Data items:

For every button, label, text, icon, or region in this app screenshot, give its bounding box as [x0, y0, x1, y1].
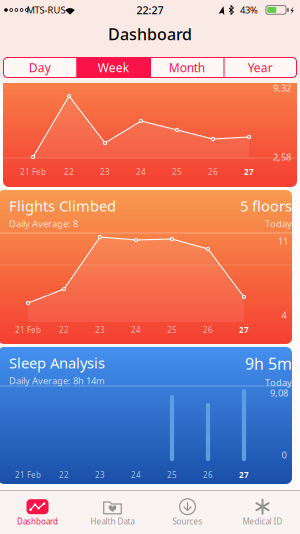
staticText: 26 [208, 167, 218, 177]
staticText: 25 [167, 325, 177, 335]
staticText: 27 [239, 470, 249, 480]
staticText: Today [265, 376, 292, 389]
staticText: 23 [100, 167, 110, 177]
staticText: Daily Average: 8 [9, 218, 78, 230]
staticText: 22 [59, 325, 69, 335]
button[interactable]: Sources [150, 492, 225, 534]
button[interactable]: Day [3, 57, 76, 78]
staticText: Month [169, 60, 205, 75]
staticText: 23 [95, 325, 105, 335]
staticText: 4 [282, 309, 286, 321]
staticText: 23 [95, 470, 105, 480]
staticText: 43% [240, 4, 258, 16]
staticText: 25 [172, 167, 182, 177]
staticText: 25 [167, 470, 177, 480]
staticText: 24 [131, 325, 141, 335]
button[interactable]: Flights Climbed [3, 190, 297, 344]
staticText: 21 Feb [15, 325, 41, 335]
staticText: Sleep Analysis [9, 353, 105, 372]
staticText: Dashboard [108, 23, 192, 45]
button[interactable]: Year [224, 57, 297, 78]
button[interactable]: Dashboard [0, 492, 75, 534]
staticText: 22:27 [136, 3, 164, 17]
staticText: 9h 5m [245, 353, 292, 374]
staticText: 24 [131, 470, 141, 480]
button[interactable]: Month [150, 57, 224, 78]
staticText: Sources [172, 516, 202, 527]
staticText: Today [265, 218, 292, 230]
staticText: Health Data [90, 516, 134, 527]
staticText: Dashboard [17, 516, 58, 527]
staticText: 11 [278, 235, 288, 247]
staticText: 22 [59, 470, 69, 480]
staticText: 2,58 [273, 151, 291, 163]
staticText: 0 [282, 449, 286, 461]
staticText: Year [248, 60, 273, 75]
staticText: 26 [203, 325, 213, 335]
staticText: 9,08 [270, 387, 288, 399]
staticText: 9,32 [273, 82, 291, 94]
button[interactable]: Week [76, 57, 150, 78]
staticText: Daily Average: 8h 14m [9, 374, 105, 387]
staticText: 27 [244, 167, 254, 178]
button[interactable]: Steps chart [3, 83, 297, 187]
staticText: 5 floors [240, 196, 292, 216]
staticText: 27 [239, 325, 249, 336]
staticText: 22 [64, 167, 74, 177]
staticText: 21 Feb [15, 470, 41, 480]
staticText: 26 [203, 470, 213, 480]
staticText: Medical ID [242, 516, 282, 527]
staticText: 24 [136, 167, 146, 177]
button[interactable]: Sleep Analysis [3, 347, 297, 484]
staticText: 21 Feb [20, 167, 46, 177]
button[interactable]: Medical ID [225, 492, 300, 534]
staticText: Day [29, 60, 51, 75]
button[interactable]: Health Data [75, 492, 150, 534]
staticText: Week [98, 60, 129, 75]
staticText: Flights Climbed [9, 196, 116, 216]
staticText: MTS-RUS [26, 4, 66, 16]
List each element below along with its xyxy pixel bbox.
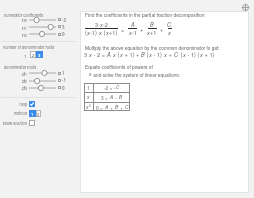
staticText: +1) — [109, 29, 118, 37]
staticText: A — [105, 104, 109, 111]
button[interactable]: Open n2 input field — [58, 33, 61, 36]
button[interactable]: Resize — [241, 3, 250, 12]
staticText: 3 — [38, 52, 41, 58]
staticText: C — [116, 84, 120, 91]
staticText: = — [118, 26, 128, 34]
staticText: 2 — [25, 33, 27, 38]
staticText: ( — [85, 29, 87, 37]
staticText: + — [157, 26, 167, 34]
staticText: 0 — [62, 31, 65, 38]
staticText: - 2 = — [92, 51, 107, 59]
staticText: B — [141, 51, 145, 59]
staticText: x — [147, 29, 150, 37]
staticText: Multiply the above equation by the commo… — [85, 44, 220, 51]
button[interactable]: 2 — [36, 110, 41, 117]
staticText: x — [87, 94, 90, 101]
button[interactable]: n0 slider — [28, 16, 58, 24]
staticText: B — [150, 21, 154, 29]
staticText: A — [107, 51, 111, 59]
button[interactable]: Open d3 input field — [58, 86, 61, 89]
staticText: 2 — [89, 103, 91, 108]
staticText: 1 — [62, 70, 65, 77]
button[interactable]: 2 — [30, 51, 36, 58]
staticText: + 1) + — [123, 51, 141, 59]
staticText: numerator coefficients — [4, 12, 44, 18]
button[interactable]: Open d1 input field — [58, 72, 61, 75]
staticText: -1) — [90, 29, 99, 37]
staticText: 0 = — [96, 104, 105, 111]
button[interactable]: Open d2 input field — [58, 79, 61, 82]
staticText: denominator roots — [4, 64, 37, 70]
staticText: 2 — [32, 52, 35, 58]
staticText: -2 — [103, 21, 108, 29]
staticText: A — [131, 21, 135, 29]
staticText: + — [109, 104, 115, 111]
staticText: 3 — [95, 21, 100, 29]
staticText: x — [183, 51, 186, 59]
staticText: x — [129, 29, 132, 37]
staticText: + — [119, 104, 125, 111]
staticText: 2 — [25, 79, 27, 84]
staticText: ( — [179, 51, 183, 59]
staticText: -2 = - — [104, 84, 116, 91]
staticText: 3 — [62, 24, 65, 31]
staticText: Find the coefficients in the partial fra… — [85, 11, 206, 18]
staticText: + — [167, 51, 174, 59]
staticText: A — [110, 94, 114, 101]
staticText: n — [22, 24, 25, 31]
staticText: 1 — [25, 26, 27, 31]
staticText: number of denominator roots — [3, 44, 55, 50]
staticText: + — [137, 26, 147, 34]
staticText: x — [113, 51, 116, 59]
staticText: x — [164, 51, 167, 59]
button[interactable]: help — [29, 101, 35, 107]
staticText: and solve the system of linear equations… — [92, 71, 181, 78]
staticText: x — [99, 29, 102, 37]
staticText: d — [22, 84, 25, 91]
staticText: x — [120, 51, 123, 59]
staticText: 0 — [25, 18, 27, 23]
staticText: n — [22, 31, 25, 38]
button[interactable]: d1 slider — [28, 69, 58, 77]
staticText: 1 — [24, 53, 27, 59]
staticText: 3 — [84, 51, 89, 59]
staticText: ( — [102, 29, 106, 37]
button[interactable]: Open n1 input field — [58, 25, 61, 28]
staticText: C — [125, 104, 129, 111]
staticText: -2 — [62, 17, 67, 24]
staticText: 3 — [25, 86, 27, 91]
staticText: x — [89, 51, 92, 59]
staticText: 1 — [87, 84, 90, 91]
staticText: d — [22, 77, 25, 84]
staticText: d — [22, 70, 25, 77]
staticText: - 1) — [152, 51, 164, 59]
staticText: C — [174, 51, 179, 59]
button[interactable]: d2 slider — [28, 77, 58, 85]
staticText: -1 — [62, 77, 67, 84]
button[interactable]: 3 — [36, 51, 43, 58]
staticText: x — [200, 51, 203, 59]
staticText: B — [119, 94, 123, 101]
staticText: 0 — [62, 85, 65, 92]
staticText: 1 — [31, 111, 34, 117]
button[interactable]: n2 slider — [28, 30, 58, 38]
staticText: x — [87, 29, 90, 37]
staticText: help — [0, 101, 27, 107]
staticText: method — [0, 110, 27, 116]
button[interactable]: Open n0 input field — [58, 18, 61, 21]
staticText: show solution — [0, 120, 27, 126]
staticText: 2 — [37, 111, 40, 117]
button[interactable]: 1 — [29, 110, 36, 117]
staticText: x — [149, 51, 152, 59]
staticText: x — [100, 21, 103, 29]
staticText: - — [114, 94, 119, 101]
staticText: ( — [145, 51, 149, 59]
button[interactable]: show solution — [29, 120, 35, 126]
staticText: x — [168, 29, 171, 37]
staticText: + 1) — [203, 51, 215, 59]
staticText: n — [22, 16, 25, 23]
staticText: Equate coefficients of powers of — [85, 63, 153, 70]
button[interactable]: d3 slider — [28, 84, 58, 92]
button[interactable]: n1 slider — [28, 23, 58, 31]
staticText: x — [86, 104, 89, 111]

▶ _TASK PROMPT_
Report the count, and only the count, of lines in the records above that contain "Sources".

▶ _EXERCISE RESULT_
2